(TASK INPUT)
——

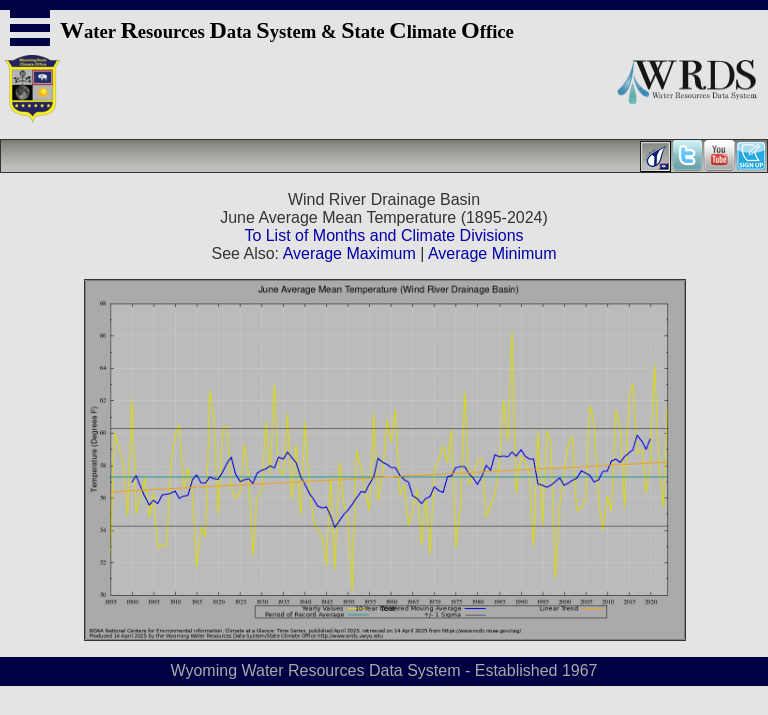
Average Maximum (349, 253)
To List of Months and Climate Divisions (383, 235)
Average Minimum (492, 253)
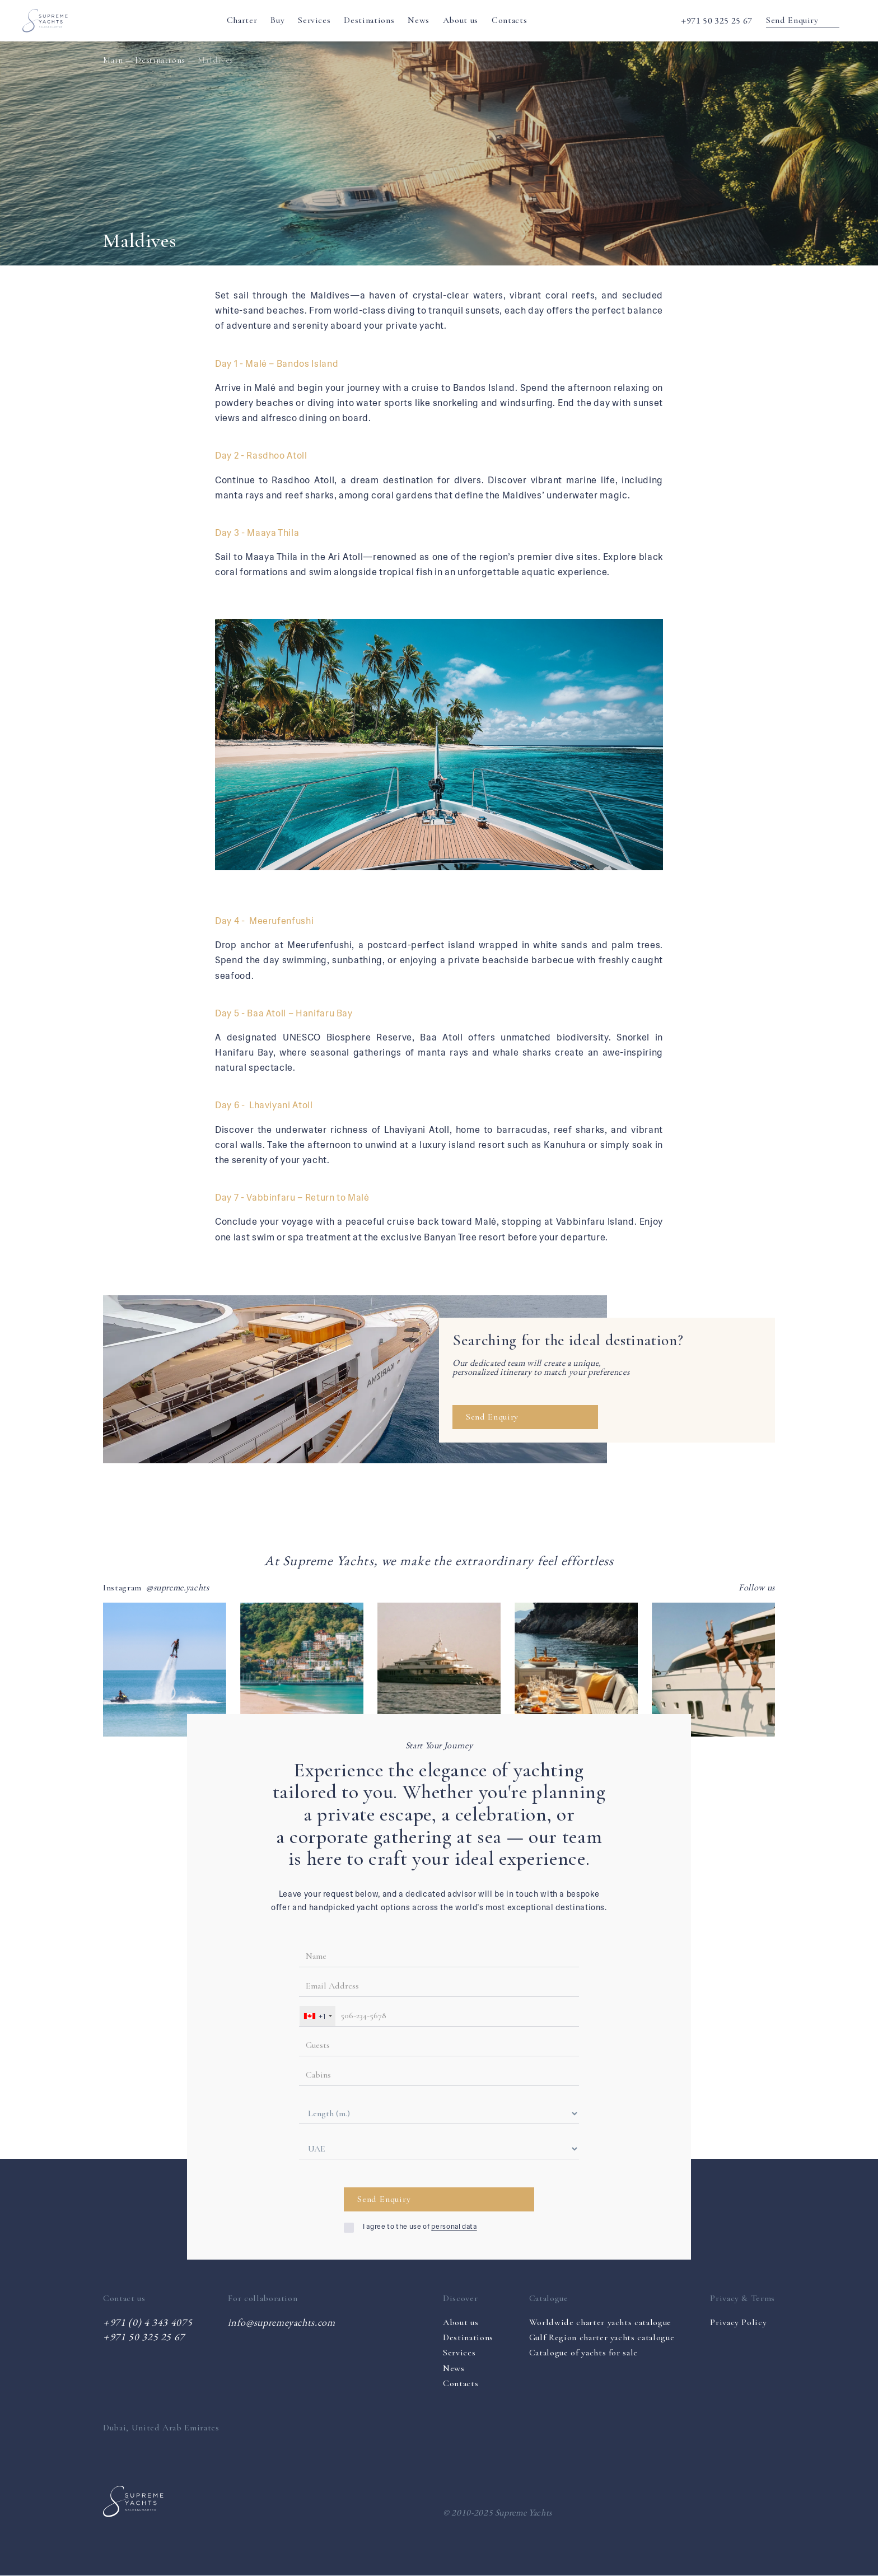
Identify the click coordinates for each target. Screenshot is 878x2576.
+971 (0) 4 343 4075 (147, 2322)
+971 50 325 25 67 (717, 20)
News (418, 20)
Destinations (369, 20)
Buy (277, 20)
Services (314, 20)
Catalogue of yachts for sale (583, 2352)
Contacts (509, 20)
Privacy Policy (738, 2322)
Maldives (215, 60)
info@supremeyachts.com (281, 2322)
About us (460, 20)
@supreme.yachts (177, 1587)
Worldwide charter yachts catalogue (600, 2322)
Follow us (757, 1587)
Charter (242, 20)
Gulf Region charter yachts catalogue (601, 2337)
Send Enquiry (802, 20)
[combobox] (317, 2016)
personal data (454, 2226)
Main (113, 60)
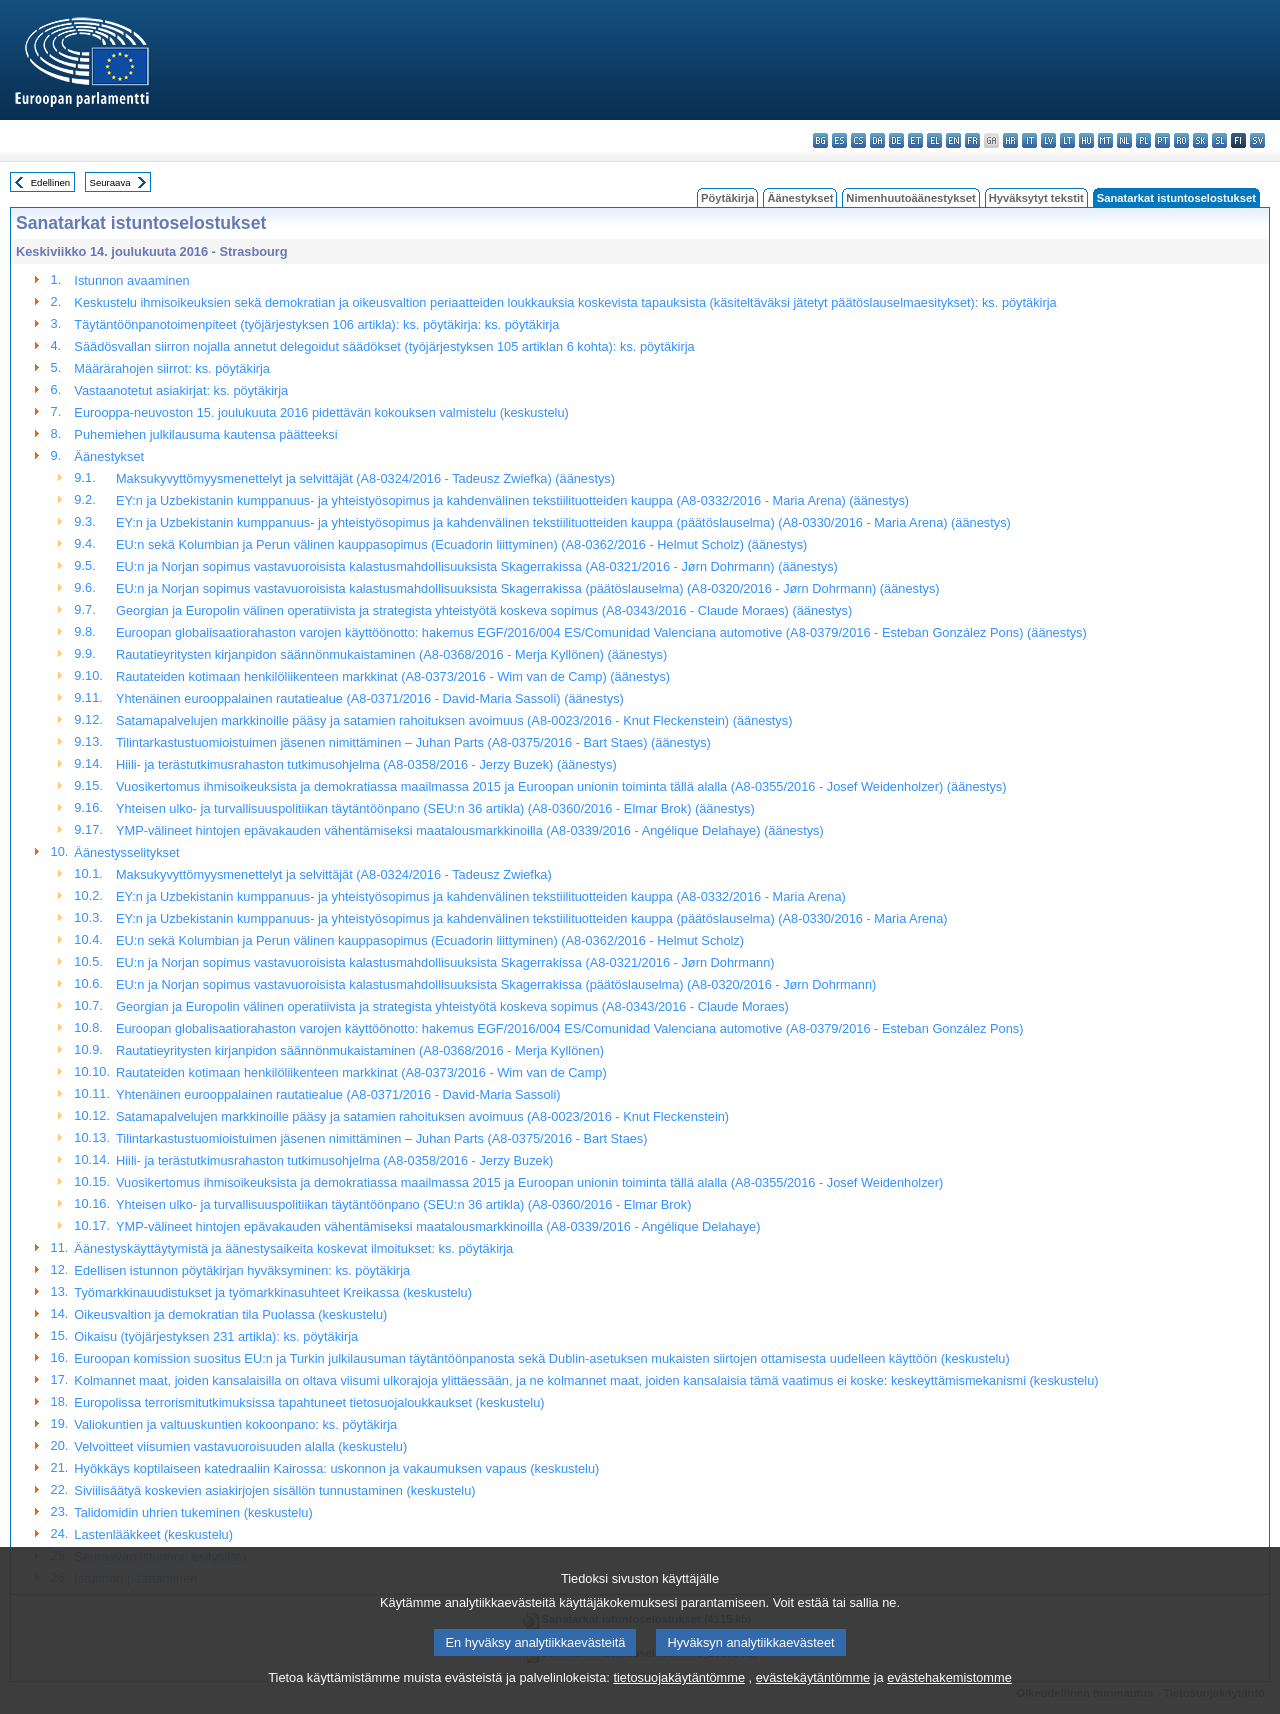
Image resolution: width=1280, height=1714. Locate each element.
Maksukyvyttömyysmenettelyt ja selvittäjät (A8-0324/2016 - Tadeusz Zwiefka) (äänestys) (365, 478)
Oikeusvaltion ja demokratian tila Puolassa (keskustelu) (230, 1314)
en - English (953, 140)
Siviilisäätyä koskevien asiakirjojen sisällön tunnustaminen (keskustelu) (274, 1490)
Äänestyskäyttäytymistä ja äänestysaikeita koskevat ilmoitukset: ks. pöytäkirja (293, 1248)
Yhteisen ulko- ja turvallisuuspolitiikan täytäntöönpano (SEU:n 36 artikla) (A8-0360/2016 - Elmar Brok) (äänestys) (435, 808)
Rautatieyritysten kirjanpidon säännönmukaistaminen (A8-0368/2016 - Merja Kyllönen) (360, 1050)
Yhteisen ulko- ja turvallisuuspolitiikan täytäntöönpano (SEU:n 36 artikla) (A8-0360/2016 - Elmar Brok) (403, 1204)
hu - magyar (1086, 140)
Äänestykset (800, 198)
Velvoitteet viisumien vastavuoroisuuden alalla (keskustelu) (240, 1446)
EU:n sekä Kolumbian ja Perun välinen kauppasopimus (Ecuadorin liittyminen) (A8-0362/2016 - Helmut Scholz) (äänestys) (461, 544)
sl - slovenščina (1219, 140)
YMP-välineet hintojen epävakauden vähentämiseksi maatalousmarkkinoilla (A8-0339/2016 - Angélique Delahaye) (438, 1226)
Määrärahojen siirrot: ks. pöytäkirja (172, 368)
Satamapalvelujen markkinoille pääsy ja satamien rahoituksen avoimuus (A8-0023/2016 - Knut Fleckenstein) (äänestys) (454, 720)
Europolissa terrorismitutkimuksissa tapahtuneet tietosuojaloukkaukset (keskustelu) (309, 1402)
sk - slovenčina (1200, 140)
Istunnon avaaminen (131, 280)
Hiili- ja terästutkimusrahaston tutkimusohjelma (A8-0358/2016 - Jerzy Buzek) (334, 1160)
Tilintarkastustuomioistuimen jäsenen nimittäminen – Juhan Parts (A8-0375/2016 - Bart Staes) (382, 1138)
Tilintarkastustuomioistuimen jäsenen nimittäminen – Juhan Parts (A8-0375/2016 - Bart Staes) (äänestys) (413, 742)
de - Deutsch (896, 140)
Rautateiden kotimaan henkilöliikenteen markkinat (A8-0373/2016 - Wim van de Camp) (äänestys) (393, 676)
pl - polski (1143, 140)
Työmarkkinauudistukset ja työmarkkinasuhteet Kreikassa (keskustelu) (273, 1292)
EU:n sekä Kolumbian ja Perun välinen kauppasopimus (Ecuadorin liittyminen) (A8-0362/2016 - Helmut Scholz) (430, 940)
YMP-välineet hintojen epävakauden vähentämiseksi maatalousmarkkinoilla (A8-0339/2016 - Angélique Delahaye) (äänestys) (470, 830)
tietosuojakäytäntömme (679, 1698)
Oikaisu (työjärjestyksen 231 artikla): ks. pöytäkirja (216, 1336)
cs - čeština (858, 140)
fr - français (972, 140)
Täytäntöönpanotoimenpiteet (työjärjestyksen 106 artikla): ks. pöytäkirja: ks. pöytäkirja (316, 324)
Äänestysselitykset (126, 852)
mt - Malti (1105, 140)
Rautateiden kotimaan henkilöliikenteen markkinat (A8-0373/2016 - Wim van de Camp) (361, 1072)
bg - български (820, 140)
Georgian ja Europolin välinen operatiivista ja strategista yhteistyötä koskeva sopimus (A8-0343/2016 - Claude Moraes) (452, 1006)
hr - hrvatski (1010, 140)
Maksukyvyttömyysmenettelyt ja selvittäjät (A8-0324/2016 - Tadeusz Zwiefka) (334, 874)
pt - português (1162, 140)
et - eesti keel (915, 140)
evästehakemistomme (949, 1698)
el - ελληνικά (934, 140)
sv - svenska (1257, 140)
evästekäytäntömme (813, 1698)
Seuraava (110, 182)
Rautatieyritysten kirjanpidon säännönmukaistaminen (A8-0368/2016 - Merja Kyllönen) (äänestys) (391, 654)
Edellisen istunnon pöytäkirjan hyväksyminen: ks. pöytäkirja (242, 1270)
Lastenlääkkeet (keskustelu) (153, 1534)
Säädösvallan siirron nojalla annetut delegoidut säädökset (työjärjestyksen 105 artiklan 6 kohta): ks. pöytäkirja (384, 346)
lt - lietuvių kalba (1067, 140)
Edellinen (50, 182)
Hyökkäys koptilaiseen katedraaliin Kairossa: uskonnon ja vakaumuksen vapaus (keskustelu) (336, 1468)
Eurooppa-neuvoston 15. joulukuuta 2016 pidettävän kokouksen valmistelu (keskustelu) (321, 412)
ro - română (1181, 140)
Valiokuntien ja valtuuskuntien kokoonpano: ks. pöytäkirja (235, 1424)
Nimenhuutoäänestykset (910, 198)
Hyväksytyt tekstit (1036, 198)
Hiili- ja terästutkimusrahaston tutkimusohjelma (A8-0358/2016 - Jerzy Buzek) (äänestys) (366, 764)
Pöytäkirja (727, 198)
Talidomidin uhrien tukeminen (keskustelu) (193, 1512)
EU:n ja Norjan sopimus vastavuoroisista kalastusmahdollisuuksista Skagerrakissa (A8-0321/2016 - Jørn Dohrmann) (445, 962)
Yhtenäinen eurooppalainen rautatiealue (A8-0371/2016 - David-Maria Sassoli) (338, 1094)
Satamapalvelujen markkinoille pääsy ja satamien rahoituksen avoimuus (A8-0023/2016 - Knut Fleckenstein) (422, 1116)
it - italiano (1029, 140)
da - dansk (877, 140)
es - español (839, 140)
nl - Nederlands (1124, 140)
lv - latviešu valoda (1048, 140)
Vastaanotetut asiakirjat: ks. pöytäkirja (181, 390)
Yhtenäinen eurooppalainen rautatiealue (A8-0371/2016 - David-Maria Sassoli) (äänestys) (370, 698)
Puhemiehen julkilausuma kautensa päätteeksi (205, 434)
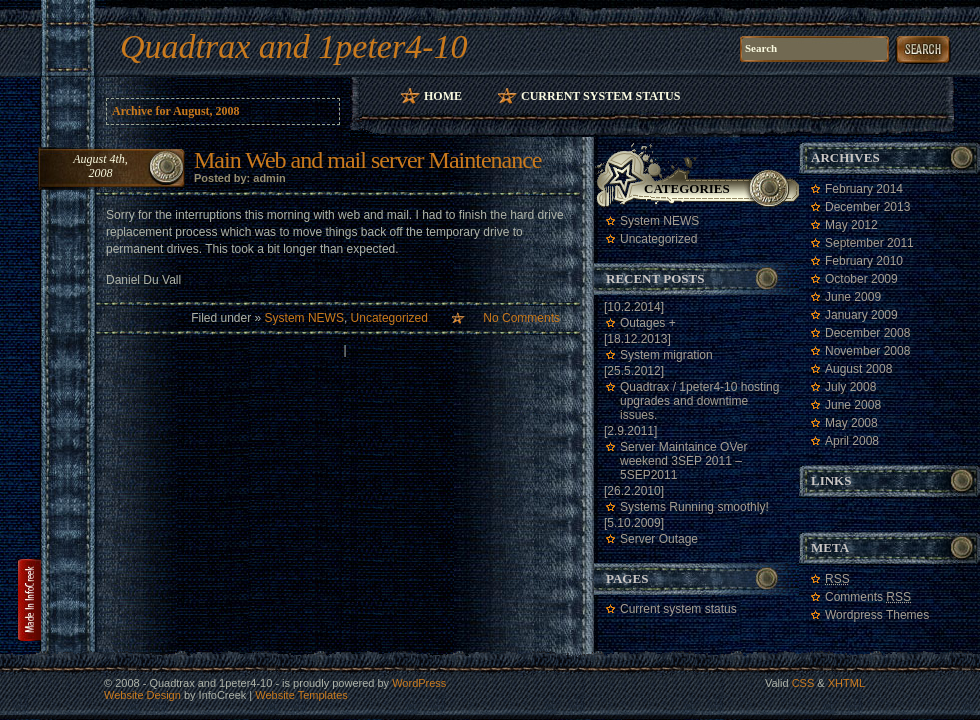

——

(PROBLEM DETAILS) Copy here each line of the preceding records with "Jerzy" in it.

(TASK RESPONSE)
Hiili- ja terästutkimusrahaston tutkimusohjelma (A8-0358/2016 - Jerzy Buzek) (334, 1160)
Hiili- ja terästutkimusrahaston tutkimusohjelma (A8-0358/2016 - Jerzy Buzek) (äänestys) (366, 764)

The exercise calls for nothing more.